カンダタのアジトはシャンパーニの塔からバハラタの北東の洞窟へと移動しているはず。
さっきの武器と防具の店まで戻り、買った装備品を皆に渡して。
装備を固めたところで北東の洞窟を目指して町を出た。
洞窟に着く頃にはもうひとつの班もダーマ神殿に到着しているだろうか。












「なんか、迷路をさまよっている気分になってきた」
「ていうかアレだね、月島はこっちに連れて来たほうが良かったかもしれないね」
「そうですねえ……ツッキーが居れば宝のにおいを嗅ぎ取って無駄に迷わなくて済みますもんねえ」
「森永はこの洞窟は覚えてないのか?」
「うーん、北側に宝箱が集中してたなっていうのはなんとなく記憶にあるんだけど。なんせ同じような作りの場所が続いているからわかんなくなっちゃった」

日向の言ったとおり、まるで迷路を歩いている気分である。
スガ先輩もこの洞窟内に関してはさっぱりわかんないっぽいし、影山と田中先輩がわかるわけもないしなあ。

「とにかく真っ直ぐ進んで壁にぶち当たったらまた適当に曲がればいいんじゃねえの」
「田中のその単純な性格って救われるよなー」
「そんなに褒めないでくださいよスガさん!」
「どう考えても褒めてねーだろ」

影山のツッコミは私にしか聞こえなかったようなのでスルーしておいたほうが無難である。
わざわざ田中先輩の機嫌を悪くすることもあるまい。

仕方が無いので田中先輩の言ったとおりにとりあえず壁に当たったら適当に進むという方法をとることにした。

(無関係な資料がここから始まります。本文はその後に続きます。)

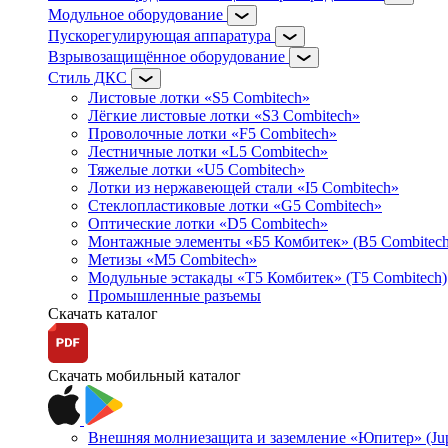
Модульное оборудование
Пускорегулирующая аппаратура
Взрывозащищённое оборудование
Стиль ДКС
Листовые лотки «S5 Combitech»
Лёгкие листовые лотки «S3 Combitech»
Проволочные лотки «F5 Combitech»
Лестничные лотки «L5 Combitech»
Тяжелые лотки «U5 Combitech»
Лотки из нержавеющей стали «I5 Combitech»
Стеклопластиковые лотки «G5 Combitech»
Оптические лотки «D5 Combitech»
Монтажные элементы «Б5 Комбитек» (B5 Combitech
Метизы «M5 Combitech»
Модульные эстакады «Т5 Комбитек» (T5 Combitech)
Промышленные разъемы
Скачать каталог
Скачать мобильный каталог
Внешняя молниезащита и заземление «Юпитер» (Jupi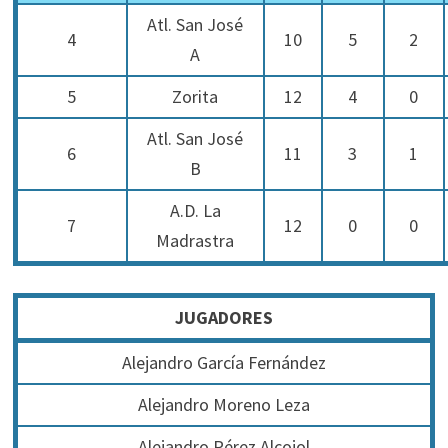
Atl. San José
4
10
5
2
A
5
Zorita
12
4
0
Atl. San José
6
11
3
1
B
A.D. La
7
12
0
0
Madrastra
JUGADORES
Alejandro García Fernández
Alejandro Moreno Leza
Alejandro Pérez Alcojol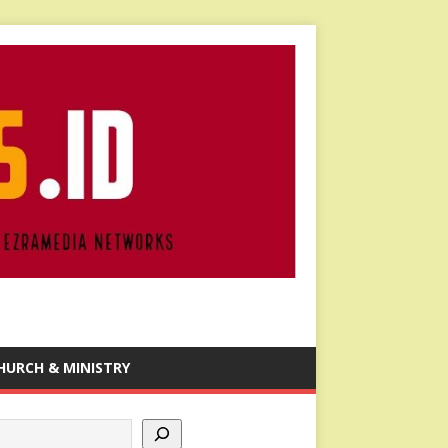
HURCH & MINISTRY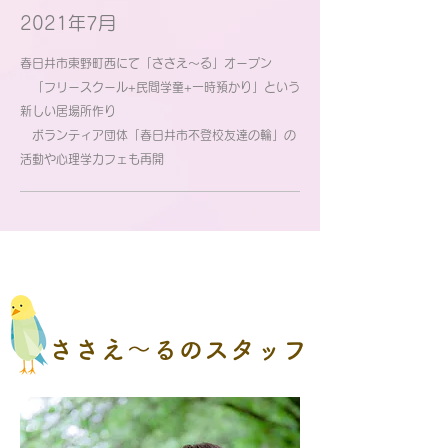
2021年7月
春日井市東野町西にて「ささえ～る」オープン
「フリースクール+民間学童+一時預かり」という
新しい居場所作り
ボランティア団体「春日井市不登校友達の輪」の
活動や心理学カフェも再開
ささえ～るのスタッフ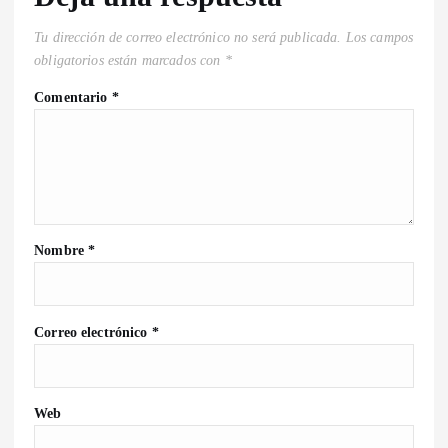
Tu dirección de correo electrónico no será publicada.
Los campos
obligatorios están marcados con
*
Comentario
*
Nombre
*
Correo electrónico
*
Web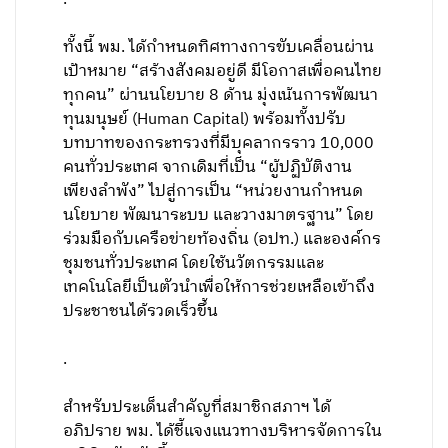
ทั้งนี้ พม. ได้กำหนดทิศทางการขับเคลื่อนผ่าน
เป้าหมาย “สร้างสังคมอยู่ดี มีโอกาสเพื่อคนไทย
ทุกคน” ผ่านนโยบาย 8 ด้าน มุ่งเน้นการพัฒนา
ทุนมนุษย์ (Human Capital) พร้อมทั้งปรับ
บทบาทของกระทรวงที่มีบุคลากรราว 10,000
คนทั่วประเทศ จากเดิมที่เป็น “ผู้ปฏิบัติงาน
เพียงลำพัง” ไปสู่การเป็น “หน่วยงานกำหนด
นโยบาย พัฒนาระบบ และวางมาตรฐาน” โดย
ร่วมมือกับเครือข่ายท้องถิ่น (อปท.) และองค์กร
ชุมชนทั่วประเทศ โดยใช้นวัตกรรมและ
เทคโนโลยีเป็นตัวนำเพื่อให้การช่วยเหลือเข้าถึง
ประชาชนได้รวดเร็วขึ้น
.
สำหรับประเด็นสำคัญที่สมาชิกสภาฯ ได้
อภิปราย พม. ได้ชี้แจงแนวทางบริหารจัดการใน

「しかしさあー、こうやってみんなで一緒に冒険すんのも楽しいけど、やっぱバレーやりたいよなあ……!」
「あー、そうだよなー。この世界じゃバレーなんてないだろうしな」
「うーん、日向も田中も相当キてるね。でも俺も同じー、やっぱバレーやりたいよな!影山もそう思うだろ?」
「そッスね、戦闘することで運動は出来てるんでしょうけど……ボールに対してなまってそうで怖いです」

洞窟内を進む道中の会話。
バレー部であるみんなはやはりボールが恋しくなっているようだった。

忘れてけど、もしこのままこっちでの時間経過が元の世界に反映してないとしたら、帰ったら大会が待ってるんだよね。
そしたら影山の言うとおり、毎日戦ってるから体力が衰えることはないけど、バレーの勘が鈍っちゃうんじゃないかな。
アリアハンの王様に頼んだら体育館みたいなの作ってもらえないかしら。
ルイーダの酒場に宿場を増設しちゃうくらいだから出来そうな気がする。
ボールは多分道具屋に売ってるからいいとして、ネットだって海の近くで漁業とかやってるんだろうからそれを利用すればイケるんじゃないの。
彼らの本業はバレーボーラーなんだし、他のみんなもそろそろバレーがしたいって思っているはず。
本来だったら一日たりとも休ませたくなかったんだけど……もっと早く気づけばよかったな。
マネジ失格だ。

とにかく、カンダタを倒して無事にアリアハンへ帰ったら王様に相談してみよう。
話のわかってくれる王様だと信じたい。

「お!ここでようやく階段発見!やーっと迷路から抜け出せたか」
「結構敵も多かったですねー、おれレベルふたつも上がった!」
「俺も二つ上がった!」
「…………」

やれやれ、と汗を拭う素振りをするスガ先輩。
レベルが上がって喜んでいる日向と田中先輩。
そして私をじっと見つめる影山。

「ん?何?何かついてる?」
「いや、森永はレベルどこまで上がったんかなって思った」
「私?私はねー、今レベル20だよ。影山は?」
「俺は21だな。バイキルトっていう呪文を覚えたんだが、これはどういう時に使うんだ?」
「バイキルトはね、便利だよ!味方一人の攻撃力を二倍にするの。だから田中先輩とか主将とかノヤ先輩に掛けると攻撃力がグンと上がって大助かりだね」
「じゃあこの先のカンダタ戦で使えるな」

嬉しそうな顔の影山を見て、私も釣られて嬉しくなった。
こんな風に素直に喜んでいる影山を見るのって珍しいかもしれない。





階段を上がってから再び戦闘を繰り返し、先へ進むと牢屋を二つ発見した。
それぞれに男女がひとり入っていて、女性のほうは黒胡椒屋の主人の孫娘ということが判明。
そうなるともう一人の男性は必然的に恋人か。

「助けに来てくださったんですか!ありがたい!」
「これはどうやって開けるんだ?」
「そのレバーを引いてくだされば開きます!」

田中先輩が問いかけると、青年の指差す方向にはレバーが。
それを聞いて、私は日向と共に女性の入れられている牢屋のレバーを引いた。

ゴゴ、と鈍い音が響き、開いた牢屋から飛び出してきた二人。

「グプタ……!!助かったのね、私達!」
「ああ、タニア!無事で良かった……!!」

抱き合って喜びをかみ締めている二人。
どうやら助けに来た私達は蚊帳の外扱いらしい。
ていうかラブシーンを見せ付けられて、私達みんな若干顔が赤いんですけど。
この空気どうしてくれる。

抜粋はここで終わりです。